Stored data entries
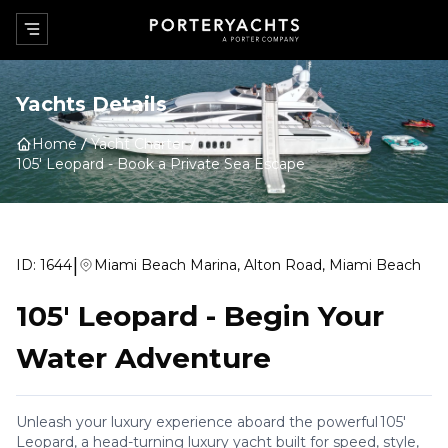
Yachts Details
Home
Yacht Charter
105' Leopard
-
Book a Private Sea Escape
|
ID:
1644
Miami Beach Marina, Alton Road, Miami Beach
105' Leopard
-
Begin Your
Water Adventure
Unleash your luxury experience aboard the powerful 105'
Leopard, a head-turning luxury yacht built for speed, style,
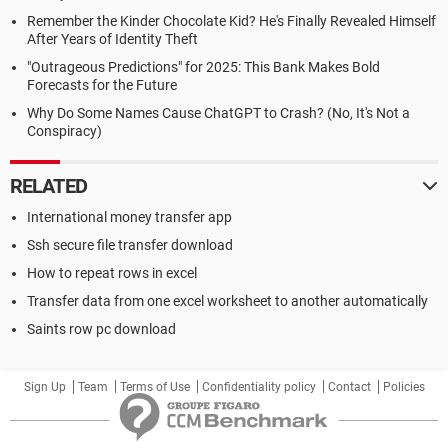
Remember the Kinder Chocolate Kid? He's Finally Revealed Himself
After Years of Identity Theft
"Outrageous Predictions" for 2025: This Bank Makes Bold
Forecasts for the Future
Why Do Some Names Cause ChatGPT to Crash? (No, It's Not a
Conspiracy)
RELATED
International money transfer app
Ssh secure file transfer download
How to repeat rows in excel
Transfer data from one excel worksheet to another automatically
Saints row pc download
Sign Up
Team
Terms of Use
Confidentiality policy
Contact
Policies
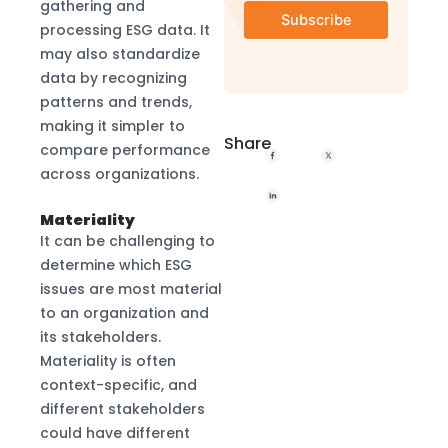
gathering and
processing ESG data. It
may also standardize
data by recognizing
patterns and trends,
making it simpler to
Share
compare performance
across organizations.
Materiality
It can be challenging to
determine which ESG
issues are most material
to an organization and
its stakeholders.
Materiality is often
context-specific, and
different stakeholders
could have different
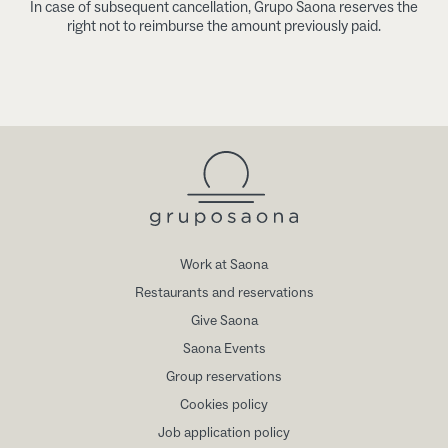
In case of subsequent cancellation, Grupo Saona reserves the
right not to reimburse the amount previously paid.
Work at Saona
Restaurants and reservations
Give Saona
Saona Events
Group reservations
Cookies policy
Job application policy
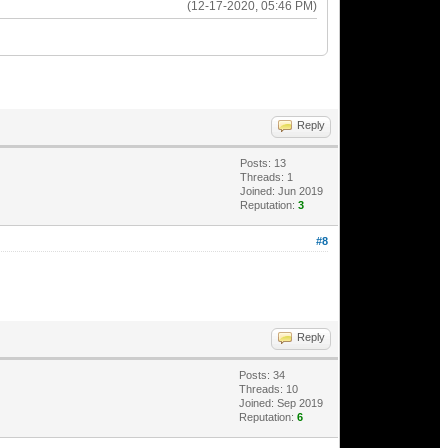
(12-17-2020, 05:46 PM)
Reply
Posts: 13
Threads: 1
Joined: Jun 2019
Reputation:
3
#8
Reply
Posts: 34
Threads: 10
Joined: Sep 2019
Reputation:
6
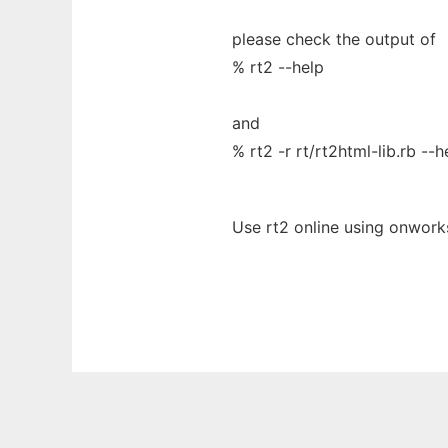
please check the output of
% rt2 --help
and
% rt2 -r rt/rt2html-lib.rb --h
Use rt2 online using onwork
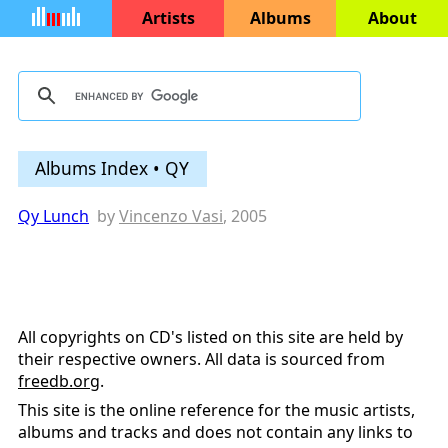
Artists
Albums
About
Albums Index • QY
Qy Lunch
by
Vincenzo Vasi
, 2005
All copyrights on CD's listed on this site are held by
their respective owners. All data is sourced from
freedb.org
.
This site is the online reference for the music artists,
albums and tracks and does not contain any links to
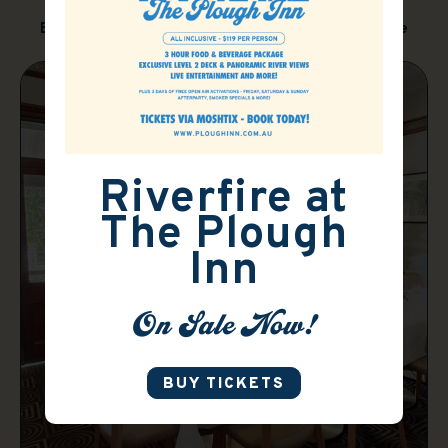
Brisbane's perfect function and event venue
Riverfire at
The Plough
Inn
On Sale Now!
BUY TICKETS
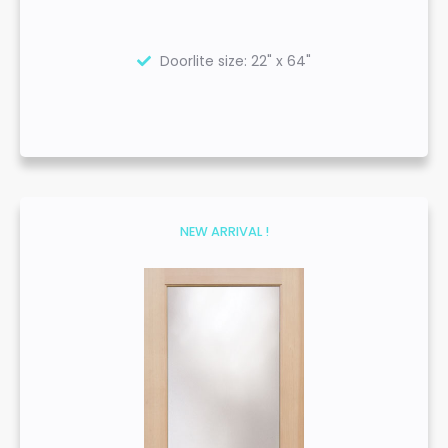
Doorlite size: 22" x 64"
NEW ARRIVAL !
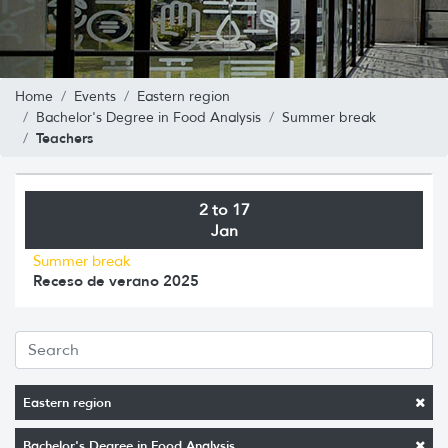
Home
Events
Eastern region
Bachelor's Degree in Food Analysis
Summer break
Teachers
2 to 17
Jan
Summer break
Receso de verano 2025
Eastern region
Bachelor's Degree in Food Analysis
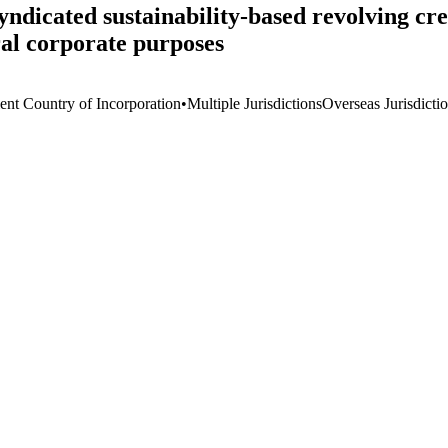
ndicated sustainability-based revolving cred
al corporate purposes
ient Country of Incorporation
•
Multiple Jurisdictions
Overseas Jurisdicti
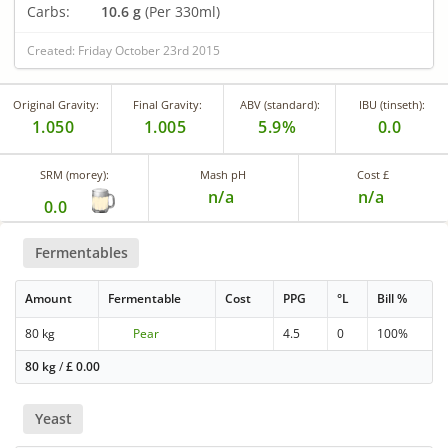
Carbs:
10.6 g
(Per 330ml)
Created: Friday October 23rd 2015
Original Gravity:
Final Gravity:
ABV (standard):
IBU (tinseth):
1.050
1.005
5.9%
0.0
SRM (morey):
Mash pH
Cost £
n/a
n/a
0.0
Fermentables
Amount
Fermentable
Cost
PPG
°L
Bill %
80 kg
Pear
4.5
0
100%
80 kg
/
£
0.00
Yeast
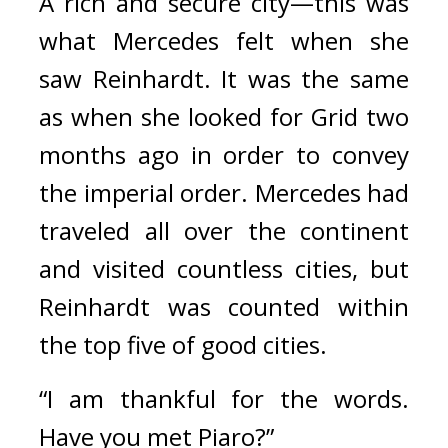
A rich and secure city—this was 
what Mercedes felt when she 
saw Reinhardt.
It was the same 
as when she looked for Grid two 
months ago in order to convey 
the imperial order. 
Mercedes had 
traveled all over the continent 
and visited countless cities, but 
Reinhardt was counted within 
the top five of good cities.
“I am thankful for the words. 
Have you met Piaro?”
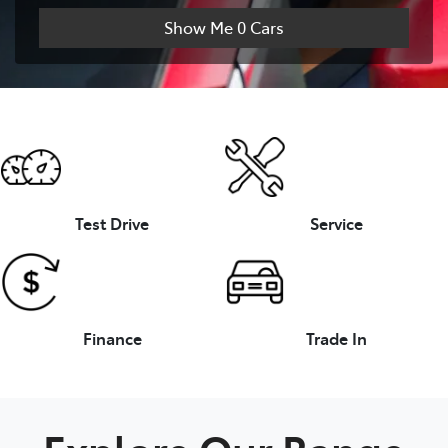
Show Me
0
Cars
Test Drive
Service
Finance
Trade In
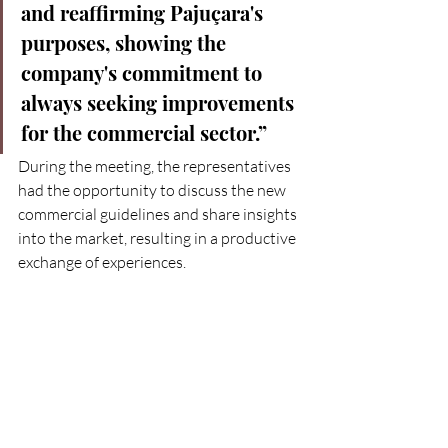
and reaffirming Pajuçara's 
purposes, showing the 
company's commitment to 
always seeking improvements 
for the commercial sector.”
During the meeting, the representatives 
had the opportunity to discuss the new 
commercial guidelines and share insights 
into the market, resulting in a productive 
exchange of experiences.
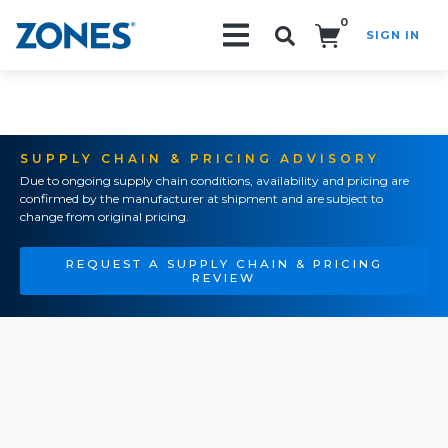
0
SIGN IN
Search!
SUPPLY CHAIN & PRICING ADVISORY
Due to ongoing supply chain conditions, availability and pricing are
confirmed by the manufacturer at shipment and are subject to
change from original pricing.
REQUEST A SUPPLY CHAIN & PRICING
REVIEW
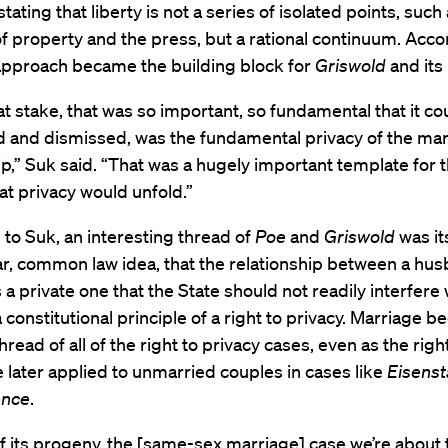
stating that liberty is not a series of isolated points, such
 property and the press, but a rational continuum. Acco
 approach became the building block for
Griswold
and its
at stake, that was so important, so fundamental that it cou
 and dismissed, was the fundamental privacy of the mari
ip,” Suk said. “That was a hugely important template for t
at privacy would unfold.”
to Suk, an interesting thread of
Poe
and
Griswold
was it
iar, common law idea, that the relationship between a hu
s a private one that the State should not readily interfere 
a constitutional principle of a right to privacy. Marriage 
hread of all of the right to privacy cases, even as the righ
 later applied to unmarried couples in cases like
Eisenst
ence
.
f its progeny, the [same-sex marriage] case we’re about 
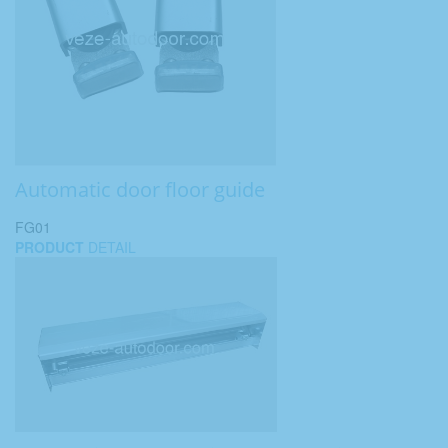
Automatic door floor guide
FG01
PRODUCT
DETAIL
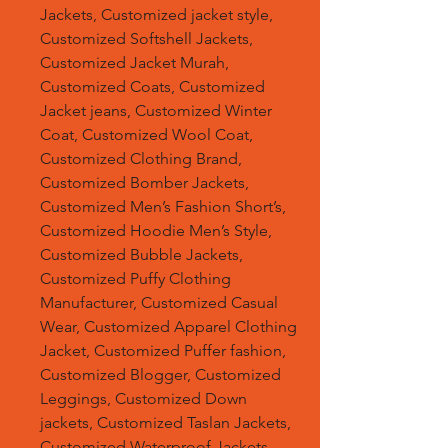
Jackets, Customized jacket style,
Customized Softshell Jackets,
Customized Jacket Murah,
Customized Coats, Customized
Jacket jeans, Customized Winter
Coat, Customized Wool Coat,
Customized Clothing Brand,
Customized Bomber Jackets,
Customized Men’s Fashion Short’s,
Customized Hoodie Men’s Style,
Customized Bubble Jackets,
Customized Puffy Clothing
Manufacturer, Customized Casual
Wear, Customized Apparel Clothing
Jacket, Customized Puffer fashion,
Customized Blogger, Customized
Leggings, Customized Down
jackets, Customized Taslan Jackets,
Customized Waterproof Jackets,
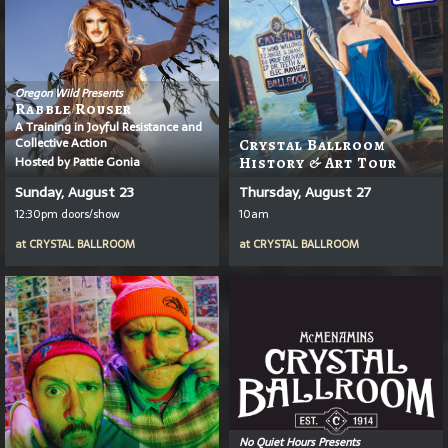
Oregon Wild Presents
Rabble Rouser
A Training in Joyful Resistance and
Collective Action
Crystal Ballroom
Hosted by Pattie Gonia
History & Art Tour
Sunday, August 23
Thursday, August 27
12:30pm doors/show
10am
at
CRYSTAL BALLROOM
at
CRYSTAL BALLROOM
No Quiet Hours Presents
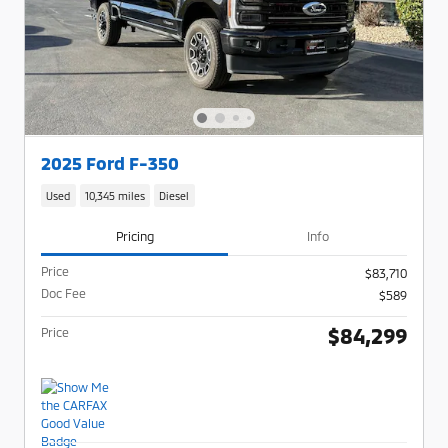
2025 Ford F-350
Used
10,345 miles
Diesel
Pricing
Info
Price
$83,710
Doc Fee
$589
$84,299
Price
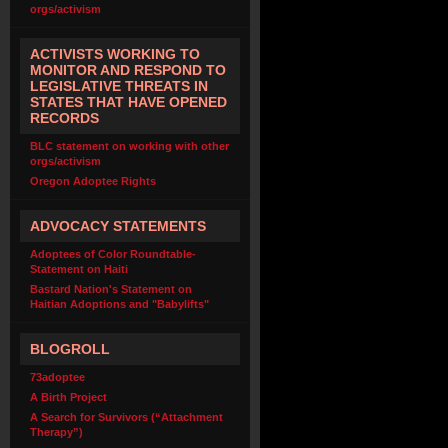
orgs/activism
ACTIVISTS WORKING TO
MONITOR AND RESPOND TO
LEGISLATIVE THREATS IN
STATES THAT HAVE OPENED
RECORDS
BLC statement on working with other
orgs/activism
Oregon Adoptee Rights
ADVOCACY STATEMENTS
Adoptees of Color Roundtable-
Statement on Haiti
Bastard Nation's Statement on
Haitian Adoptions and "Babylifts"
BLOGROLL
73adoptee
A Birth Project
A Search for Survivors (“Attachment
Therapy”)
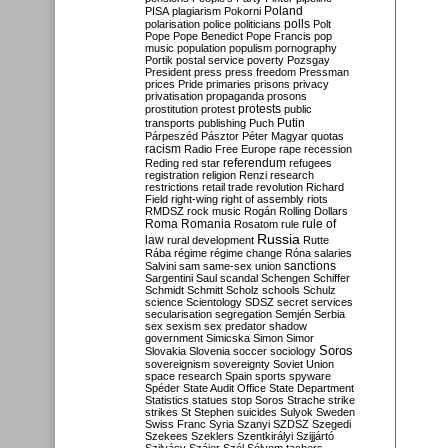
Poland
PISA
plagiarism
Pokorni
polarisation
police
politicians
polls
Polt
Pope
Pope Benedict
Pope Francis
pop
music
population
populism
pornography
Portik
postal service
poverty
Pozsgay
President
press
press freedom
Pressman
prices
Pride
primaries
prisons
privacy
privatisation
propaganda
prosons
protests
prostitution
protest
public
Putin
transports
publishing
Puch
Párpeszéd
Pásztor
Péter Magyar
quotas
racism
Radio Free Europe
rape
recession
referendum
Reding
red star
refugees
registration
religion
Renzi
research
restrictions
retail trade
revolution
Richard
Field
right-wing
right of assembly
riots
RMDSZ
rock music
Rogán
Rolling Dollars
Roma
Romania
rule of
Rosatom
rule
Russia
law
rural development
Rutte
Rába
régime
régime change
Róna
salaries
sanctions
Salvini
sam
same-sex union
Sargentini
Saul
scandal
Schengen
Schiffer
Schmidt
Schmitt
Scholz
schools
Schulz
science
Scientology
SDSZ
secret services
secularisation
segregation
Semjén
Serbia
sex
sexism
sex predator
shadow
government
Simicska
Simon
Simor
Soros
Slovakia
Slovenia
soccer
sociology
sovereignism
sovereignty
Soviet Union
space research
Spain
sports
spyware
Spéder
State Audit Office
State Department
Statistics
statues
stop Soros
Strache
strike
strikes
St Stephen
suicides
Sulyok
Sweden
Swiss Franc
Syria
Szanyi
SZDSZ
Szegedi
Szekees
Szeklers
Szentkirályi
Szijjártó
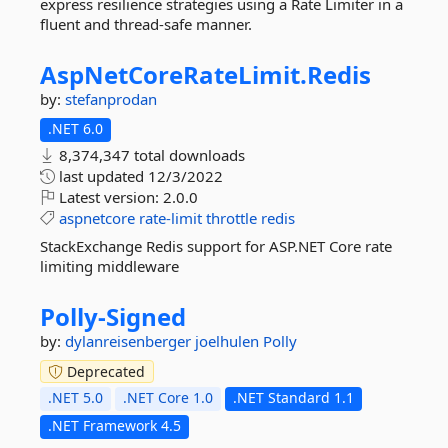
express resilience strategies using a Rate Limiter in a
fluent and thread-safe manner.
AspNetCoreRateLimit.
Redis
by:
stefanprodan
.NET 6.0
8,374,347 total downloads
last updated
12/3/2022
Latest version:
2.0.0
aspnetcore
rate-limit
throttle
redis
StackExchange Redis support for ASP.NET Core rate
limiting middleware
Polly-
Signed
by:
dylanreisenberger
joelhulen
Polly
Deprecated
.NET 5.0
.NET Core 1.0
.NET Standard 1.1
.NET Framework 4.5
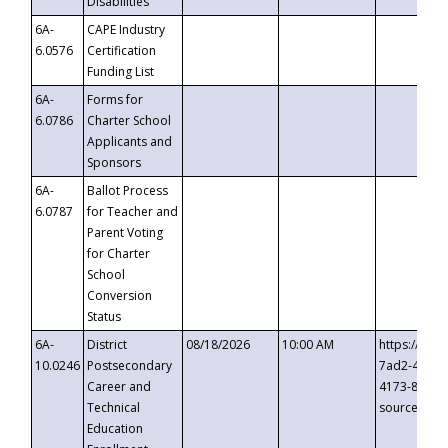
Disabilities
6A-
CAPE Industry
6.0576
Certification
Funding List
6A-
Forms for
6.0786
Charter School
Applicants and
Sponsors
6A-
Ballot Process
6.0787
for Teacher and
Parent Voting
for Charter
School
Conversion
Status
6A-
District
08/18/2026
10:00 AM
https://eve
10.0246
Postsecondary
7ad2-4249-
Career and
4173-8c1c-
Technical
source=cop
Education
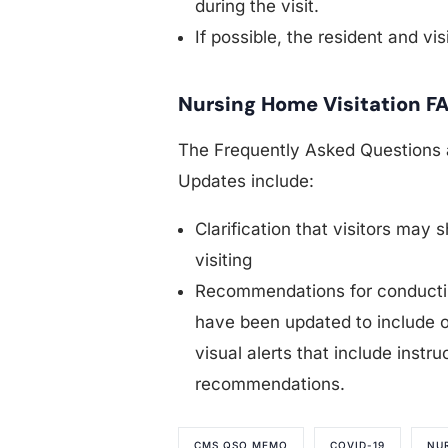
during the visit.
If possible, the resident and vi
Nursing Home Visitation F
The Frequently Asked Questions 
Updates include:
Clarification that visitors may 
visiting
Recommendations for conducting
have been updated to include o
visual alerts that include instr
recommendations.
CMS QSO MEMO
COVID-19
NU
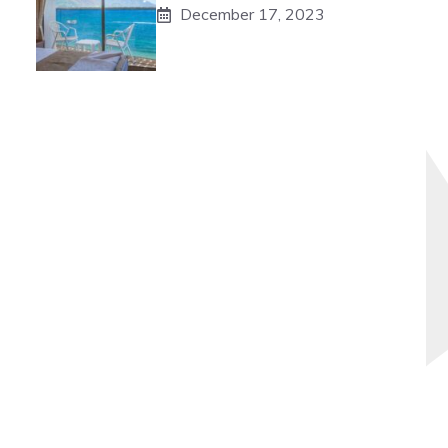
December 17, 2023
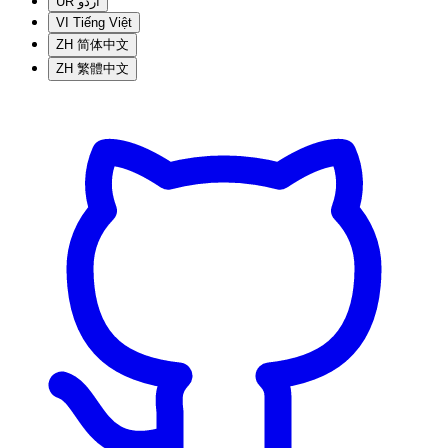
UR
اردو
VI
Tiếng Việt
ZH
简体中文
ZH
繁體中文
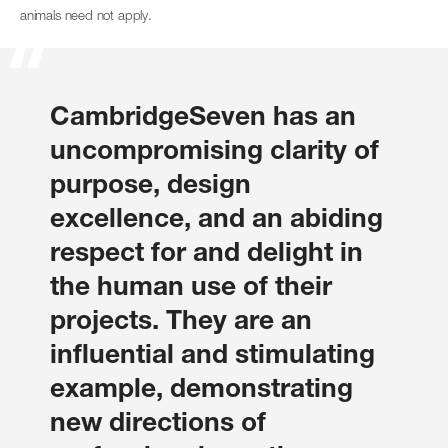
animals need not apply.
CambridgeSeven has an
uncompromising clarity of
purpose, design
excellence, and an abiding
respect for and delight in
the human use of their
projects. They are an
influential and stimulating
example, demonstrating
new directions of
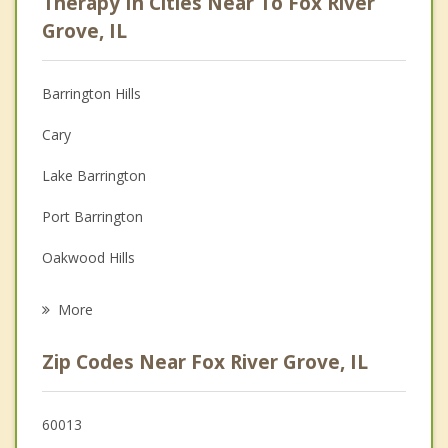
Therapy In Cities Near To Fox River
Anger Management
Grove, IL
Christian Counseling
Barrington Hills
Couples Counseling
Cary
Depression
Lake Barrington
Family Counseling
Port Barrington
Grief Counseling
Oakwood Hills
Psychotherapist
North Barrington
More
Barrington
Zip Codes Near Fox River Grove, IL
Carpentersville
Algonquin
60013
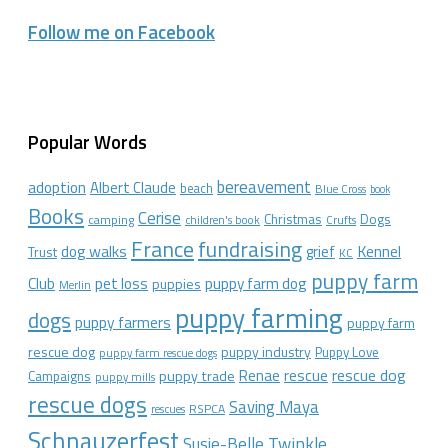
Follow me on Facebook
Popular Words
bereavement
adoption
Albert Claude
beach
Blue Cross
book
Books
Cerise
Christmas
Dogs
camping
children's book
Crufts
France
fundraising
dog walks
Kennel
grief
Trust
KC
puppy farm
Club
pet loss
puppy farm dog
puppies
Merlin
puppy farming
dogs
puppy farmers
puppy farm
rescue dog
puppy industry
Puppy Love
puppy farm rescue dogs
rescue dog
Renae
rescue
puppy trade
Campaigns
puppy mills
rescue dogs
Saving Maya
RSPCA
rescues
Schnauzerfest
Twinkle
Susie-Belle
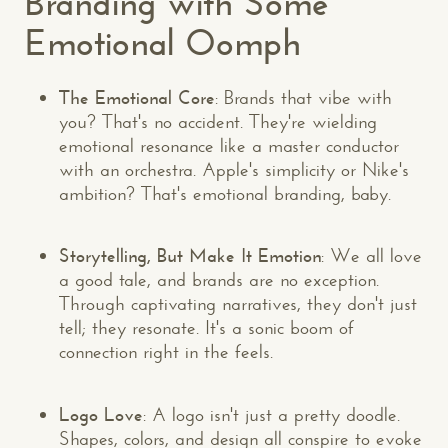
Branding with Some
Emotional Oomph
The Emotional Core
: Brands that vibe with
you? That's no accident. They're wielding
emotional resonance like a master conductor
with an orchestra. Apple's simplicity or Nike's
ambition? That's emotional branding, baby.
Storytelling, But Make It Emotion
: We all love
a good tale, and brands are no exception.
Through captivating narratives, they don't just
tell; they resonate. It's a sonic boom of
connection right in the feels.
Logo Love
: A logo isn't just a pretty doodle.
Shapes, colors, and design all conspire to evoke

◆ Problem to solve ◆
Return a copy of each line in the entries that contains "Some".

◆ Exercise result ◆
Why Do Some Names Cause ChatGPT to Crash? (No, It's Not a
Branding with Some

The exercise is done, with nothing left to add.